Ginette Marechal es una joven haitiana de 1,83 metros de estatura, piel morena y complexión atlética, residente en Brockton, Massachusetts. Mientras estudiaba en el Massasoit Community College, entabló amistad con Majida Hamideh, una joven musulmana saudí. Majida, de baja estatura, curvas pronunciadas, piel bronceada y cabello oscuro, que usa hiyab, provenía del otro lado del mundo, pero en el fondo, Majida y Ginette tenían mucho en común. Para empezar, ambas son muy religiosas. Ginette asiste a la iglesia del Sagrado Corazón, la iglesia católica mayoritariamente haitiana de Brockton, y Majida asiste a una pequeña mezquita en el sur de Boston. No hay nada de malo en que mujeres de diferentes religiones encuentren puntos en común. De eso se trata la vida universitaria…

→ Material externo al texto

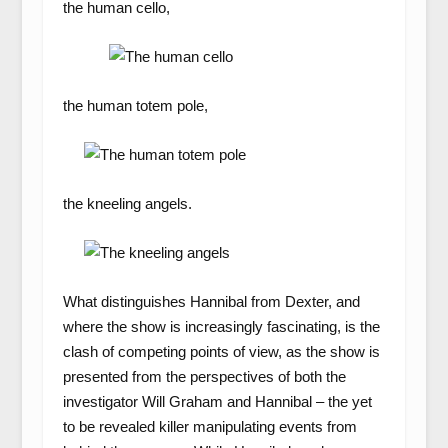
the human cello,
the human totem pole,
the kneeling angels.
What distinguishes Hannibal from Dexter, and
where the show is increasingly fascinating, is the
clash of competing points of view, as the show is
presented from the perspectives of both the
investigator Will Graham and Hannibal – the yet
to be revealed killer manipulating events from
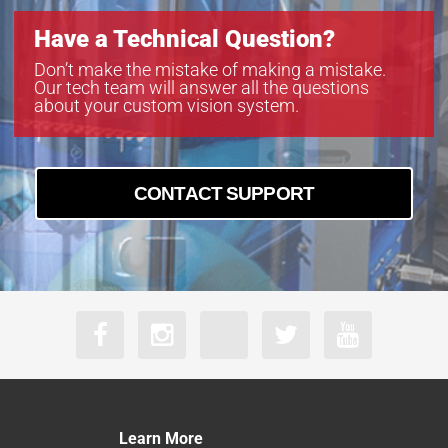
Have a Technical Question?
Don’t make the mistake of making a mistake.
Our tech team will answer all the questions
about your custom vision system.
CONTACT SUPPORT
Learn More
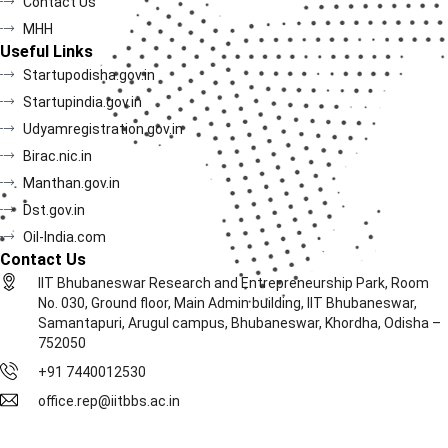
Contact Us
MHH
Useful Links
Startupodisha.gov.in
Startupindia.gov.in
Udyamregistration.gov.in
Birac.nic.in
Manthan.gov.in
Dst.gov.in
Oil-India.com
Contact Us
IIT Bhubaneswar Research and Entrepreneurship Park, Room
No. 030, Ground floor, Main Admin building, IIT Bhubaneswar,
Samantapuri, Arugul campus, Bhubaneswar, Khordha, Odisha –
752050
+91 7440012530
office.rep@iitbbs.ac.in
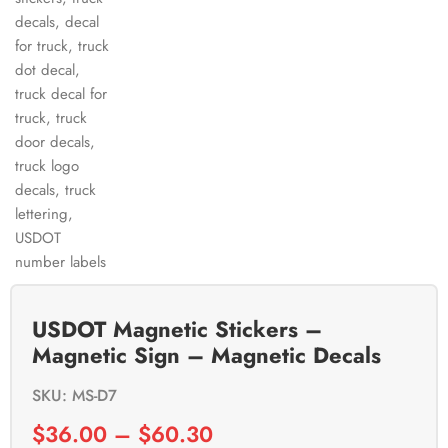
USDOT Magnetic Stickers –
Magnetic Sign – Magnetic Decals
SKU: MS-D7
$
36.00
–
$
60.30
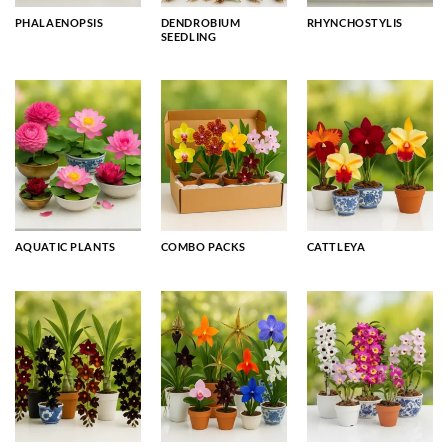
PHALAENOPSIS
DENDROBIUM
RHYNCHOSTYLIS
SEEDLING
AQUATIC PLANTS
COMBO PACKS
CATTLEYA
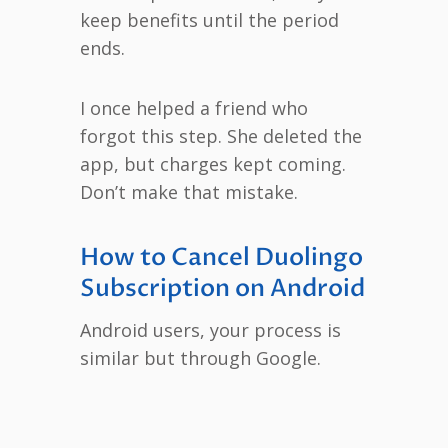
keep benefits until the period
ends.
I once helped a friend who
forgot this step. She deleted the
app, but charges kept coming.
Don’t make that mistake.
How to Cancel Duolingo
Subscription on Android
Android users, your process is
similar but through Google.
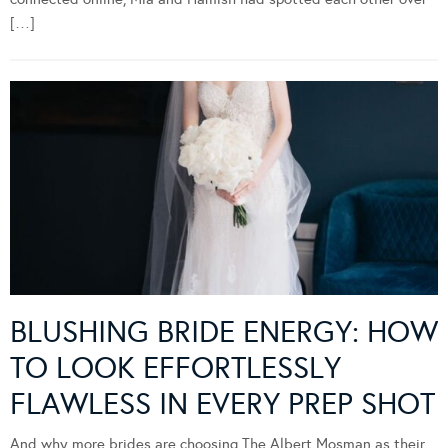
[…]
BLUSHING BRIDE ENERGY: HOW
TO LOOK EFFORTLESSLY
FLAWLESS IN EVERY PREP SHOT
And why more brides are choosing The Albert Mosman as their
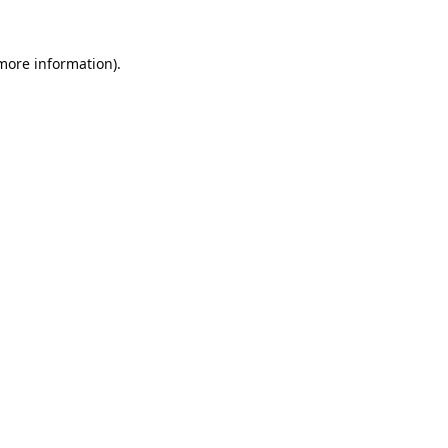
 more information).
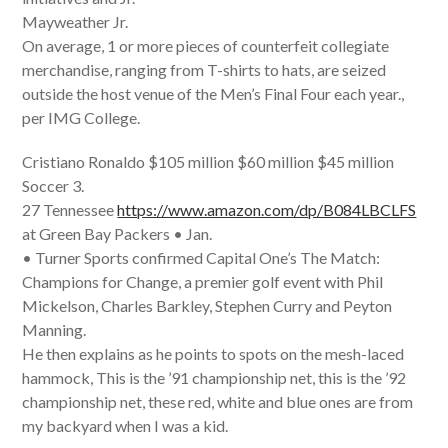
Mayweather Jr.
On average, 1 or more pieces of counterfeit collegiate
merchandise, ranging from T-shirts to hats, are seized
outside the host venue of the Men’s Final Four each year.,
per IMG College.
Cristiano Ronaldo $105 million $60 million $45 million
Soccer 3.
27 Tennessee
https://www.amazon.com/dp/B084LBCLFS
at Green Bay Packers • Jan.
• Turner Sports confirmed Capital One’s The Match:
Champions for Change, a premier golf event with Phil
Mickelson, Charles Barkley, Stephen Curry and Peyton
Manning.
He then explains as he points to spots on the mesh-laced
hammock, This is the ’91 championship net, this is the ’92
championship net, these red, white and blue ones are from
my backyard when I was a kid.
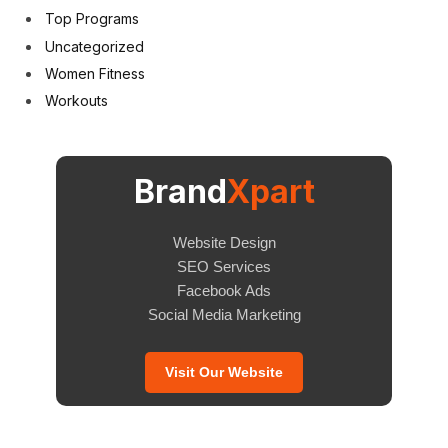
Top Programs
Uncategorized
Women Fitness
Workouts
Brand
Xpart
Website Design
SEO Services
Facebook Ads
Social Media Marketing
Visit Our Website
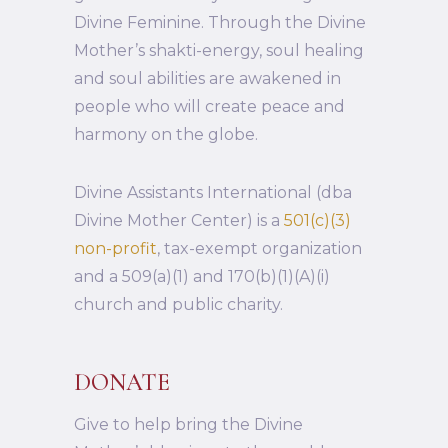
Divine Feminine. Through the Divine
Mother’s shakti-energy, soul healing
and soul abilities are awakened in
people who will create peace and
harmony on the globe.
Divine Assistants International (dba
Divine Mother Center) is a
501(c)(3)
non-profit
, tax-exempt organization
and a 509(a)(1) and 170(b)(1)(A)(i)
church and public charity.
DONATE
Give to help bring the Divine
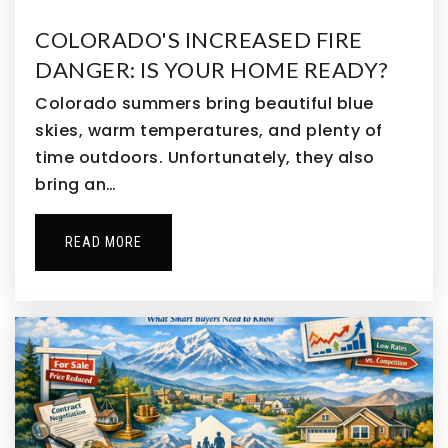
Public
PK-5
COLORADO'S INCREASED FIRE
DANGER: IS YOUR HOME READY?
Colorado summers bring beautiful blue
Turnberry Elementary School
skies, warm temperatures, and plenty of
720-685-5350
time outdoors. Unfortunately, they also
Public
PK-5
bring an…
READ MORE
Kemp Elementary School
303-288-6633
Public
PK-5
Belle Creek Charter School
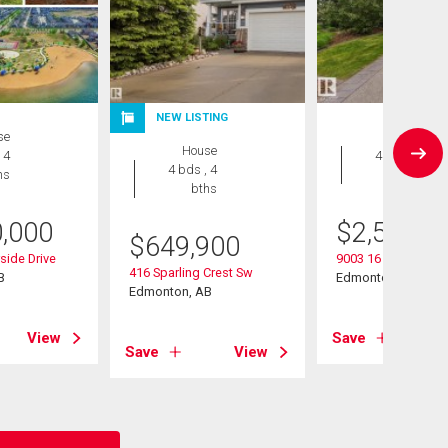
NEW LISTING
se
House
House
 4
4 bds , 5
4 bds , 4
hs
bths
bths
0,000
$
2,545,0
$
649,900
ide Drive
9003 16 Avenue Sw
416 Sparling Crest Sw
B
Edmonton, AB
Edmonton, AB
View
Save
Save
View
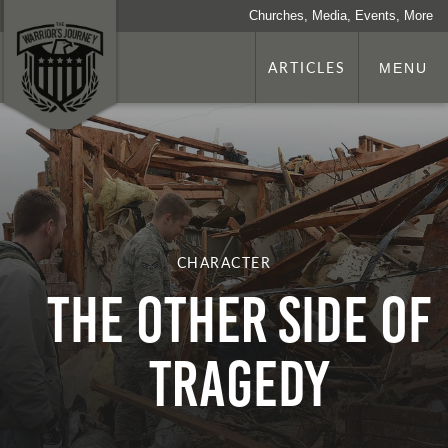
Churches, Media, Events, More
ARTICLES
MENU
CHARACTER
The Other Side of
Tragedy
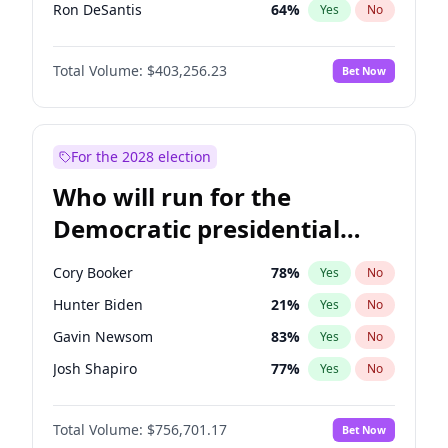
Ron DeSantis
64
%
Yes
No
Glenn Youngkin
39
%
Yes
No
Total Volume:
$403,256.23
Bet Now
Nikki Haley
18
%
Yes
No
Robert F. Kennedy Jr.
24
%
Yes
No
Sarah Huckabee Sanders
23
%
Yes
No
For the 2028 election
Greg Abbott
20
%
Yes
No
Who will run for the
Elon Musk
4
%
Yes
No
Democratic presidential
Brian Kemp
36
%
Yes
No
nomination in 2028?
Matt Gaetz
5
%
Yes
No
Cory Booker
78
%
Yes
No
Byron Donalds
22
%
Yes
No
Hunter Biden
21
%
Yes
No
Elise Stefanik
11
%
Yes
No
Gavin Newsom
83
%
Yes
No
Josh Hawley
31
%
Yes
No
Josh Shapiro
77
%
Yes
No
Rand Paul
43
%
Yes
No
Pete Buttigieg
84
%
Yes
No
Ted Cruz
73
%
Yes
No
Total Volume:
$756,701.17
Bet Now
Gretchen Whitmer
26
%
Yes
No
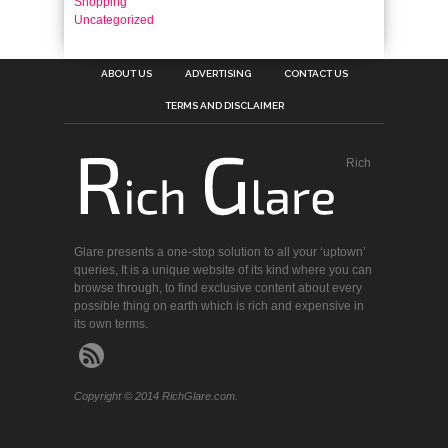
Shopping
Uncategorized
ABOUT US
ADVERTISING
CONTACT US
TERMS AND DISCLAIMER
Rich
Glare presents a one-stop solution to all your ‘uptown’
queries, It is a unique website of its kind where you can
browse through, to find exclusive content about every
possible thing on earth which is rich and expensive in
its own terms.
Copyright © 2014 RichGlare.com.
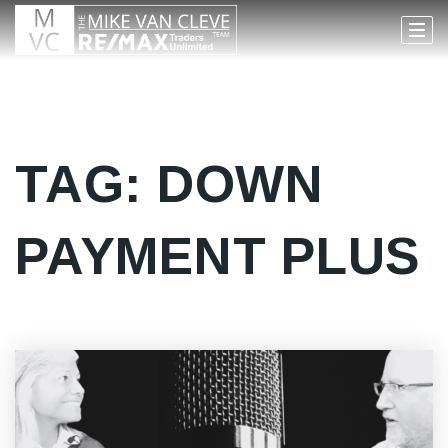
TAG: DOWN
PAYMENT PLUS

El campus de Massasoit Community College es uno de los más diversos de todo Massachusetts. Para empezar, está ubicado en la ciudad de Brockton, cuya población de cien mil habitantes es mayoritariamente negra. Así es, la ciudad de Brockton tiene una población mayoritariamente minoritaria, con los negros representando el cincuenta y dos por ciento de sus habitantes. Ginette Marechal optó por estudiar en Massasoit Community College por esta razón. Cuando Ginette visitó la Universidad Estatal de Bridgewater, no la encontró amigable ni acogedora. Tras matricularse en el programa de justicia penal y unirse al equipo de fútbol femenino, Ginette también asumió las funciones de recepcionista en el campus. Así fue como Ginette Marechal conoció a Majida Hamideh de Arabia Saudita…
Las mujeres que aman a otras mujeres se reconocen al instante, así de simple. En el momento en que los ojos de Ginette se encontraron con los de Majida, cada una reconoció a la otra como miembro de la Hermandad Internacional de las Lamedoras de Vaginas. Es una sociedad invisible que, sin embargo, nos rodea. Las almas gemelas sin duda se perciben. Ginette, alta, voluptuosa, curvilínea y atlética, tiene un aire de chica masculina, mientras que Majida es bajita, curvilínea y muy femenina. Tras hacerse amigas, Ginette y Majida empezaron a verse con frecuencia. El destino quiso que, una noche, las dos jóvenes fueran juntas a casa y tuvieran un encuentro íntimo. No hay nada de malo en el amor lésbico interracial e interreligioso. Al fin y al cabo, estamos en el siglo XXI…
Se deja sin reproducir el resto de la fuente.